Reviewed by Sep 30, 2020| Updated on
A retail credit facility is a form of funding that can provide liquidity for a variety of purposes. Retail credit facilities are loans that are structured with various types of debt that a company can use to meet business needs or lend to clients.
A credit facility is a form of a loan made in the sense of business or corporate finance; it enables the borrower to collect money over an extended period of time, rather than reapplying continuously for funds.
Credit facilities are used extensively across the financial market as a means of providing funding for various purposes. These are often acquired in tandem with the final round of the overall equity funding plan of a company, which includes both the credit facility and investment in equities.

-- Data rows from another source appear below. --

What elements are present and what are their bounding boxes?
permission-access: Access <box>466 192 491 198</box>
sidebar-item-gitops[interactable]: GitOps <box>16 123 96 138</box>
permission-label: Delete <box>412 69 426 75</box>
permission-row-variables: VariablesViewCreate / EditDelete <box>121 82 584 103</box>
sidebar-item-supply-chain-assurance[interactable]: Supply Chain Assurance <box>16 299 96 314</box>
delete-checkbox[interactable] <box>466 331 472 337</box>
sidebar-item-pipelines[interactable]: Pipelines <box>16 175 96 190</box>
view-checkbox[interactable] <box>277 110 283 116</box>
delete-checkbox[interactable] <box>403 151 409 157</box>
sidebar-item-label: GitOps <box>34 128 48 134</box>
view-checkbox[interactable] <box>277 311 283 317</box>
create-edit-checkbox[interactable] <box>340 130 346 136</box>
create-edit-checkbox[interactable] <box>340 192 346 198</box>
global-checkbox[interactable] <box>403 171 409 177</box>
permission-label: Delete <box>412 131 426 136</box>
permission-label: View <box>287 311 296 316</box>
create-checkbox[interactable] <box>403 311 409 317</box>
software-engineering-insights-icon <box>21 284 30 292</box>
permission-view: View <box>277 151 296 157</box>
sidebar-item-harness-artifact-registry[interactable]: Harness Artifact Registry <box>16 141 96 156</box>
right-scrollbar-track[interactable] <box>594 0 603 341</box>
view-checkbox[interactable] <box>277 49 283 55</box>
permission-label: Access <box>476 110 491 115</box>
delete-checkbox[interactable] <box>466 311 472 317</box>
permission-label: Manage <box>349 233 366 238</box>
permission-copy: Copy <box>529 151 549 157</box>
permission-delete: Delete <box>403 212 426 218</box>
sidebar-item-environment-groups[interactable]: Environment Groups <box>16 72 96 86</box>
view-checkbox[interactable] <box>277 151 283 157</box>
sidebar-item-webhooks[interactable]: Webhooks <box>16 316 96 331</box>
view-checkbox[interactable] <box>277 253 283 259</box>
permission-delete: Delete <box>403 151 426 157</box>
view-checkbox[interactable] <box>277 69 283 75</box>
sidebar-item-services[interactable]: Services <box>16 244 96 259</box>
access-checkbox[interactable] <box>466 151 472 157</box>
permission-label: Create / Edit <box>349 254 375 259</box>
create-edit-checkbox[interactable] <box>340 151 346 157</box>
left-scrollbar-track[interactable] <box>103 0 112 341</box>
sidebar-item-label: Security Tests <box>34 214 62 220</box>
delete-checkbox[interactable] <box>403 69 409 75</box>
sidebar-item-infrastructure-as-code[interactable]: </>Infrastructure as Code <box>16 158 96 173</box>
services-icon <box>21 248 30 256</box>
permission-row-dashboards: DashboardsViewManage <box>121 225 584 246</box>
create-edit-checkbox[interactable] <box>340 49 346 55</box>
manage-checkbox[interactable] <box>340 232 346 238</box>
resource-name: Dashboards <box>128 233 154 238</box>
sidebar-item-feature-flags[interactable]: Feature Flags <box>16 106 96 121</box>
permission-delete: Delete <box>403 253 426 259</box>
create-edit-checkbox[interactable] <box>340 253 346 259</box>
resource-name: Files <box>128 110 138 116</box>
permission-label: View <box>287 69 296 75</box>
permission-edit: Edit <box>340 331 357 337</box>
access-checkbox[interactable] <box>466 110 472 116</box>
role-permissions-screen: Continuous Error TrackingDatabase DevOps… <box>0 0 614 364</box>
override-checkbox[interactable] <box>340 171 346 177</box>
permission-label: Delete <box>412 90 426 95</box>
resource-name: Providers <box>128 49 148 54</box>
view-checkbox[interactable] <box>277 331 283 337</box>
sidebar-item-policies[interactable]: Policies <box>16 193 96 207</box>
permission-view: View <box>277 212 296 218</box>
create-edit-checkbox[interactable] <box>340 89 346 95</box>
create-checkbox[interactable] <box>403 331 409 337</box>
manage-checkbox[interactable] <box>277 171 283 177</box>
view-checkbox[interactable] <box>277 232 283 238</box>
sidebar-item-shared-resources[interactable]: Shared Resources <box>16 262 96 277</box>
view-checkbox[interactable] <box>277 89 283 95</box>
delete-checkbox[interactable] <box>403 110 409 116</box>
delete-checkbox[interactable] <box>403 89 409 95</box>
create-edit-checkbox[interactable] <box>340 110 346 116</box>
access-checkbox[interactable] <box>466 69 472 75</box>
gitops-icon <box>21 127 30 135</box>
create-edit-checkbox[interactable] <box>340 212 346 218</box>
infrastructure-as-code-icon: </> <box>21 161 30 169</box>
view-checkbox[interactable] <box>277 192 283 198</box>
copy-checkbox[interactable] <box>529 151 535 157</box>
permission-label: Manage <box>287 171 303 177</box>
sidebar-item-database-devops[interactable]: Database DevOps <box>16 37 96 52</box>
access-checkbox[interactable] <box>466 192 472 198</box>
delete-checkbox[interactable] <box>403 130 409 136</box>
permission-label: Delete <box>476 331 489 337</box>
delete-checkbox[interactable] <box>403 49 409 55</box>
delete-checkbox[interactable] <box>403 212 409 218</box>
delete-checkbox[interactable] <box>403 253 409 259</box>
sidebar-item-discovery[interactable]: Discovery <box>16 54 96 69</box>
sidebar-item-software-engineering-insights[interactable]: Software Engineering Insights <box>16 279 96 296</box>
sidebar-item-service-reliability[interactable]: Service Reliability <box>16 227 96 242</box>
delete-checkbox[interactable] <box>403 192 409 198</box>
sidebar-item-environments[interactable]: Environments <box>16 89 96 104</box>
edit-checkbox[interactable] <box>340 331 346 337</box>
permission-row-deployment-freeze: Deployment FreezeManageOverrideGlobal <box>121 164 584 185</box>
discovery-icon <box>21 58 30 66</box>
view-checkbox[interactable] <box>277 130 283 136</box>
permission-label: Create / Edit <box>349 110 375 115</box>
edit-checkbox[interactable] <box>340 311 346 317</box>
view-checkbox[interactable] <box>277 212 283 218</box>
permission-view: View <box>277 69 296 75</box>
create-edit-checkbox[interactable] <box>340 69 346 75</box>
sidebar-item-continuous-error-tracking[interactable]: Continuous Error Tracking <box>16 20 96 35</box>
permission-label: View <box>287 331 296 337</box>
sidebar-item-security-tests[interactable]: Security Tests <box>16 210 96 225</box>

With regard to retail companies, credit facilities can be used as multi-purpose mechanisms for corporate lending, consumer loaning, or packaging of credit accounts. Retail credit facilities may be structured with various debt forms, including term loans and revolving credit accounts.
Retail businesses or real estate retail programs may get funding for their own needs in the form of a retail credit facility. In this situation, the company is working with a lender, often a large bank, to get a credit portfolio that can be used to fund business-related operations and ventures.
Retail credit facilities can involve business-to-business transactions, as in a firm availing financing via a bank. Retail credit facilities can also involve business-to-consumer transactions, in which a retailer provides credit to customers concerning purchases which involves big-ticket products. Retail lending is typically a complex process that is accomplished through a third-party relationship with a credit provider.
In some cases, the term retail credit facility might refer to a structured investment product bundled with a retail credit card portfolio. A few lenders may choose to bundle and sell a secondary market retail credit card facility, which can lower the risk of a lender's balance sheet and provide additional capital for new loans.